/ Tips & Advice

Should you buy a big bike in the Philippines?

Read on to see if a big bike is suited to your lifestyle.

2020 KTM 1290 Super Duke R

If you’re an eagle-eyed observer on the street, you’ve probably noticed that less than one percent of all motorcycles on the road at any given time are big bikes. With nearly all two-wheeled vehicles bearing displacements of 150cc or less, seeing a big bike roll down the street will undoubtedly turn some heads. Of course, with the ever-growing number of new high displacement offerings popping up, the chances of you coming across a big bike on the street are pretty high, as compared to a decade ago. 

That being said, perhaps you’re beginning to consider swinging a leg over a big bike for the first time. Maybe you seek to add a little more thrill to your daily commute to and from work. Or perhaps, you want to broaden your socially-distant circle by going on weekend rides with your friends. Well, here are a few things to consider when deciding whether or not owning and riding a big bike, especially here in the Philippines, is a thing for you. 

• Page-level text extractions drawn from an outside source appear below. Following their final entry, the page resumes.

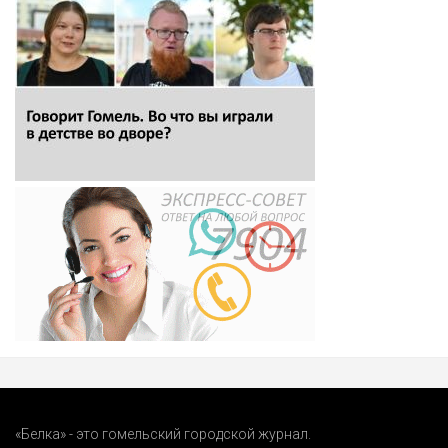
«Белка» - это гомельский городской журнал.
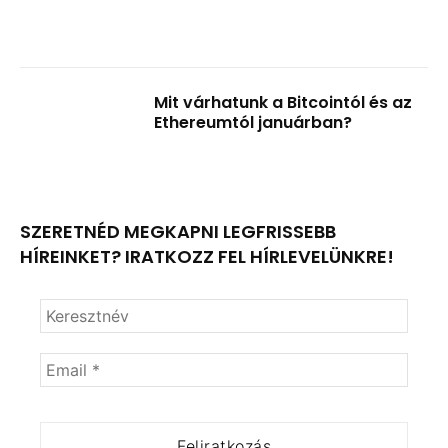
Mit várhatunk a Bitcointól és az
Ethereumtól januárban?
SZERETNÉD MEGKAPNI LEGFRISSEBB
HÍREINKET? IRATKOZZ FEL HÍRLEVELÜNKRE!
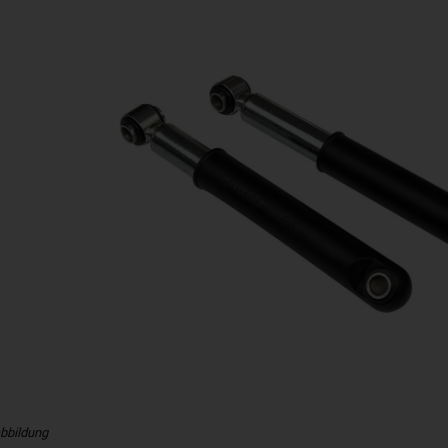
bbildung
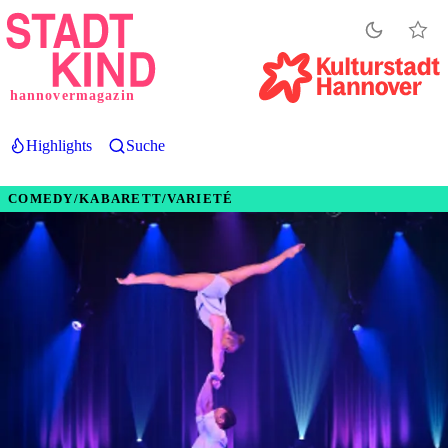
Direkt
zum
Inhalt
hannovermagazin
Highlights
Suche
COMEDY/KABARETT/VARIETÉ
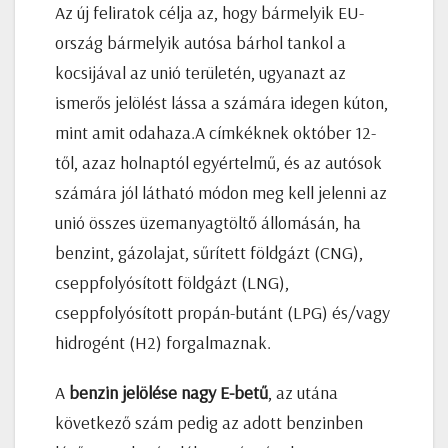
Az új feliratok célja az, hogy bármelyik EU-
ország bármelyik autósa bárhol tankol a
kocsijával az unió területén, ugyanazt az
ismerős jelölést lássa a számára idegen kúton,
mint amit odahaza.A címkéknek október 12-
től, azaz holnaptól egyértelmű, és az autósok
számára jól látható módon meg kell jelenni az
unió összes üzemanyagtöltő állomásán, ha
benzint, gázolajat, sűrített földgázt (CNG),
cseppfolyósított földgázt (LNG),
cseppfolyósított propán-butánt (LPG) és/vagy
hidrogént (H2) forgalmaznak.
A
benzin jelölése nagy E-betű
, az utána
következő szám pedig az adott benzinben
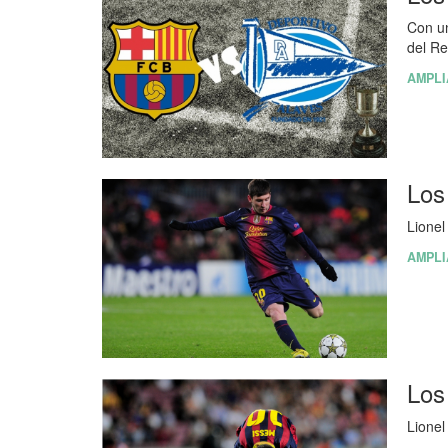
Con un
del Re
AMPLI
Los
Lionel
AMPLI
Los
Lionel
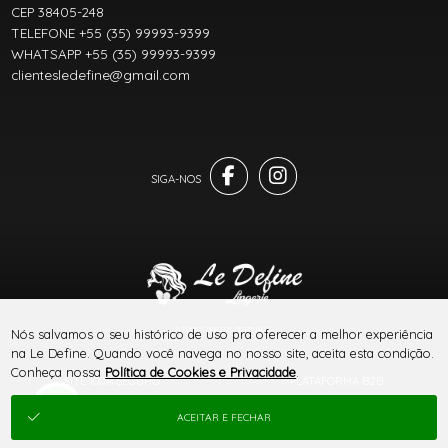
CEP 38405-248
TELEFONE +55 (35) 99993-9399
WHATSAPP +55 (35) 99993-9399
clientesledefine@gmail.com
® TODOS DIREITOS RESERVADOS
Nós salvamos o seu histórico de uso pra oferecer a melhor experiência
na Le Define. Quando você navega no nosso site, aceita esta condição.
Conheça nossa
Política de Cookies e Privacidade
.
SITE 100% SEGURO
PLATAFORMA B2B
ACEITAR E FECHAR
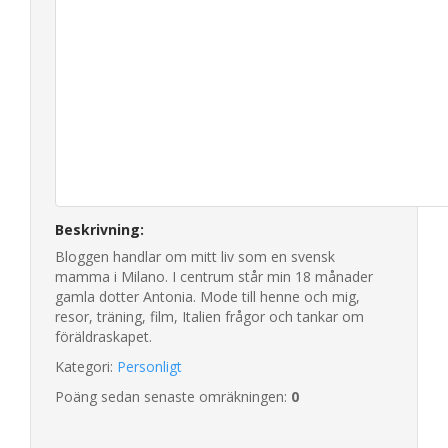
Beskrivning:
Bloggen handlar om mitt liv som en svensk
mamma i Milano. I centrum står min 18 månader
gamla dotter Antonia. Mode till henne och mig,
resor, träning, film, Italien frågor och tankar om
föräldraskapet.
Kategori:
Personligt
Poäng sedan senaste omräkningen:
0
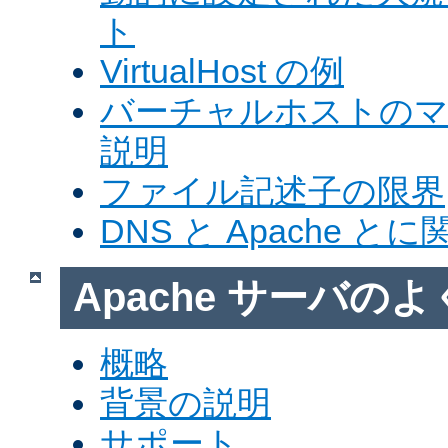
ト
VirtualHost の例
バーチャルホストの
説明
ファイル記述子の限界
DNS と Apache 
Apache サーバの
概略
背景の説明
サポート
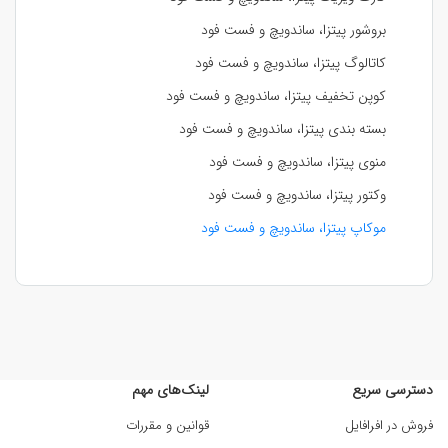
بروشور پیتزا، ساندویچ و فست فود
کاتالوگ پیتزا، ساندویچ و فست فود
کوپن تخفیف پیتزا، ساندویچ و فست فود
بسته بندی پیتزا، ساندویچ و فست فود
منوی پیتزا، ساندویچ و فست فود
وکتور پیتزا، ساندویچ و فست فود
موکاپ پیتزا، ساندویچ و فست فود
دسترسی سریع
لینک‌های مهم
فروش در افرافایل
قوانین و مقررات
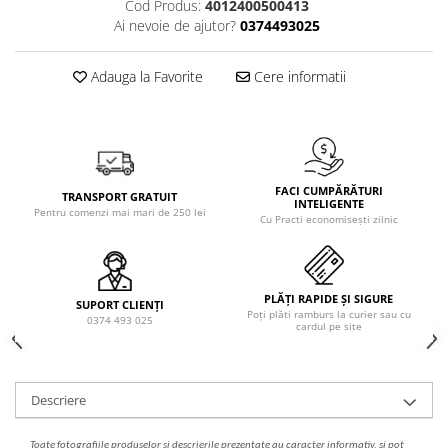
Cod Produs:
4012400500413
Solutie de indepartat rugina si
pentru par, masca de par
Ai nevoie de ajutor?
0374493025
calcar
Vata demachianta
Adauga la Favorite
Cere informatii
FACI CUMPĂRĂTURI
TRANSPORT GRATUIT
INTELIGENTE
Pentru comenzi mai mari de 250 lei
Cu Practi economisești zilnic
PLĂȚI RAPIDE ȘI SIGURE
SUPORT CLIENȚI
Poți plăti ramburs la curier sau cu
0374 493 025
cardul pe site
Descriere
Toate fotografiile produselor
si
descrierile
prezentate au caracter informativ,
s
i pot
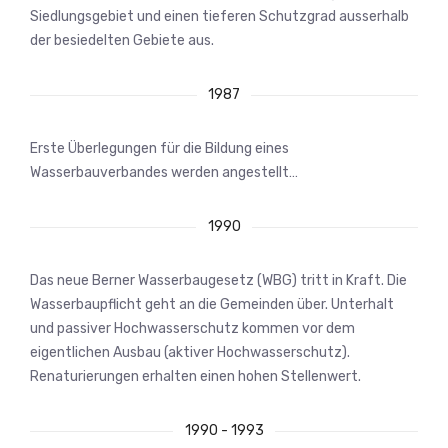
Siedlungsgebiet und einen tieferen Schutzgrad ausserhalb
der besiedelten Gebiete aus.
1987
Erste Überlegungen für die Bildung eines
Wasserbauverbandes werden angestellt…
1990
Das neue Berner Wasserbaugesetz (WBG) tritt in Kraft. Die
Wasserbaupflicht geht an die Gemeinden über. Unterhalt
und passiver Hochwasserschutz kommen vor dem
eigentlichen Ausbau (aktiver Hochwasserschutz).
Renaturierungen erhalten einen hohen Stellenwert.
1990 - 1993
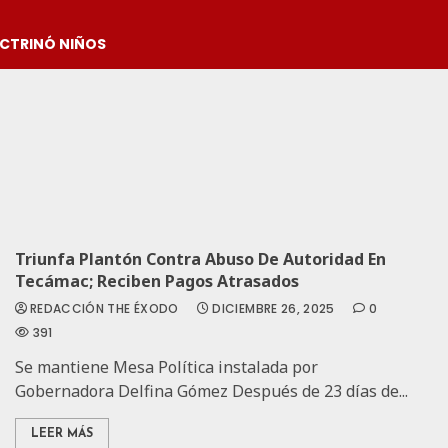
OCTRINÓ NIÑOS
Triunfa Plantón Contra Abuso De Autoridad En
Tecámac; Reciben Pagos Atrasados
REDACCIÓN THE ÉXODO
DICIEMBRE 26, 2025
0
391
Se mantiene Mesa Política instalada por
Gobernadora Delfina Gómez Después de 23 días de...
LEER MÁS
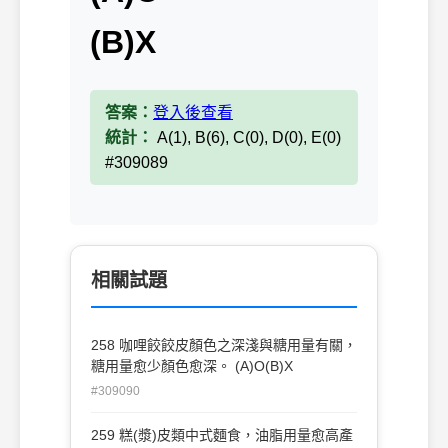
(B)X
答案：
登入後查看
統計：
A(1), B(6), C(0), D(0), E(0)
#309089
相關試題
258 咖哩餃餃皮顏色之深淺與糖用量有關，
糖用量愈少顏色愈深。 (A)O(B)X
#309090
259 糕(漿)皮類中式麵食，油脂用量愈高產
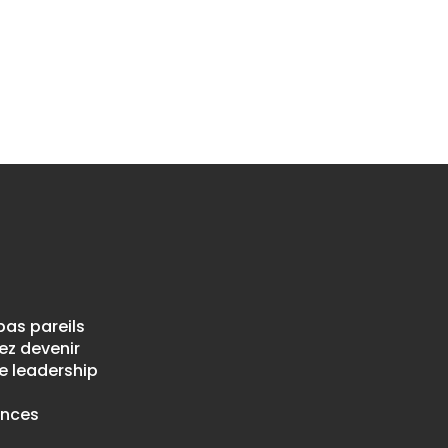
pas pareils
ez devenir
e leadership
ences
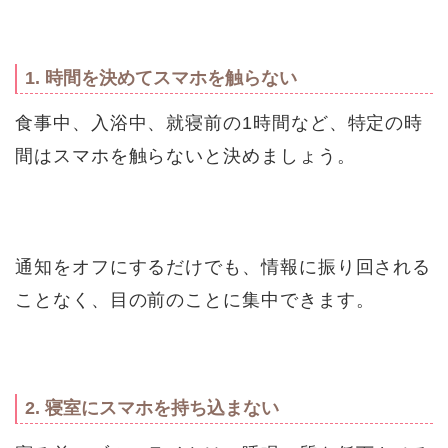
1. 時間を決めてスマホを触らない
食事中、入浴中、就寝前の1時間など、特定の時
間はスマホを触らないと決めましょう。
通知をオフにするだけでも、情報に振り回される
ことなく、目の前のことに集中できます。
2. 寝室にスマホを持ち込まない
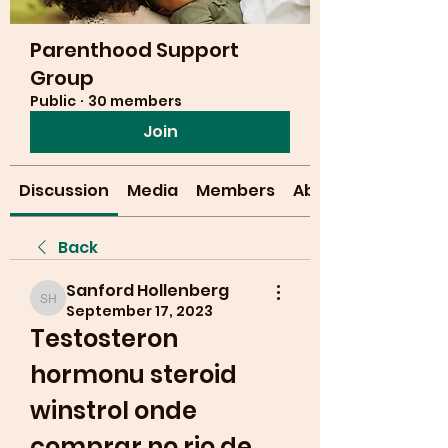
Parenthood Support
Group
Public
·
30 members
Join
Discussion
Media
Members
About
Back
Sanford Hollenberg
Sanford Hollenberg
September 17, 2023
Testosteron 
hormonu steroid 
winstrol onde 
comprar no rio de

What kind of rider are you?

MV Agusta Brutale 800

Before even thinking of what kind of big bike you’re going to get, ask yourself what kind of rider you want to be—and answer this question realistically. A few things to consider would be your riding experience. Are you a total two-wheeled newbie? Have you ridden scooters before? Are you particularly skilled on a bicycle? Of course, it goes without saying that being well versed in the art of two-wheels will make hopping onto a big bike a total cinch. 

The next thing you should ask yourself is what kind of riding you’ll be doing. Do you plan on using your big bike as a daily commuter, or are you going to be a weekend warrior and take your machine to the track? Do you fancy long adventures across hundreds of kilometers with your buddies? Factoring all these in will surely give you an idea of what type of big bike is best for you, and hopefully, land you a purchase you’ll enjoy for many years to come. 

Big bikes aren’t easy to commute with

2020 BMW F 900 R

If you’re in the market for a big bike with the intention of riding it to work on a daily basis, we highly recommend you to stay on the smaller side of things—perhaps a bike like a KTM 390 Duke, or a Kawasaki Z400. Now we’re not saying it’s impossible to commute with a big bike, in fact, our writer daily rides a 650cc naked sportbike. Is it easy? No. Is it something He enjoys, nonetheless? Absolutely.

Of course, even the most lightweight big bike pales in comparison to a Yamaha NMAX in terms of commuting ability. That being said, be sure to pack an extra t-shirt, a towel, and a bottle of water, because you’ll be in for quite a workout. 

Owning a big bike won’t save you money

KTM 790 Adventure

It’s easy to believe that owning a big bike will save you time, and more importantly money. Of course, logic tells you that with only two wheels, a smaller engine, and the lack of all other amenities found in cars, that you’re bound to amass substantial savings by making the shift to two wheels. While this is absolutely true for commuter bikes and scooters, it’s the exact opposite of high-performance motorcycles designed to maximize performance. 

Big bikes commonly have engines that rev past 10,000 RPM and produce nearly as much power as your subcompact hatchback. As such it’s no surprise that their service intervals can be as low as 3,000 kilometers—less than half that of our four-wheeled counterparts. Not to mention, the sophisticated engineering and delicate components found in high-end machines drive the labor cost through the roof. To put that into context, a Desmo service for a Ducati Monster 821 can cost you close to P30,000. 

With great power comes great responsibility

Yamaha YZF-R1

As mentioned above, big bikes are fast. Even the most beginner-friendly big bikes have the power to weight ratios comparable to that of entry-level sports cars. As such, it isn’t uncommon for the first time big bikers to be intimidated by the sudden surge of power. To put this into context, a Honda CB650R produces around the same power as a Toyota Vios but weighs just 455 lbs. That means it can go from zero to 100 kilometers per hour in just 3.5 seconds—faster than a BMW M4.

That being said, getting into big bikes entails a lot of self-control and discipline from the rider. As the saying goes, you need to respect the power and ride within your limits. Big bikes are a completely different breed as compared to their small-displacement cousins, so choose wisely, have fun, and be safe!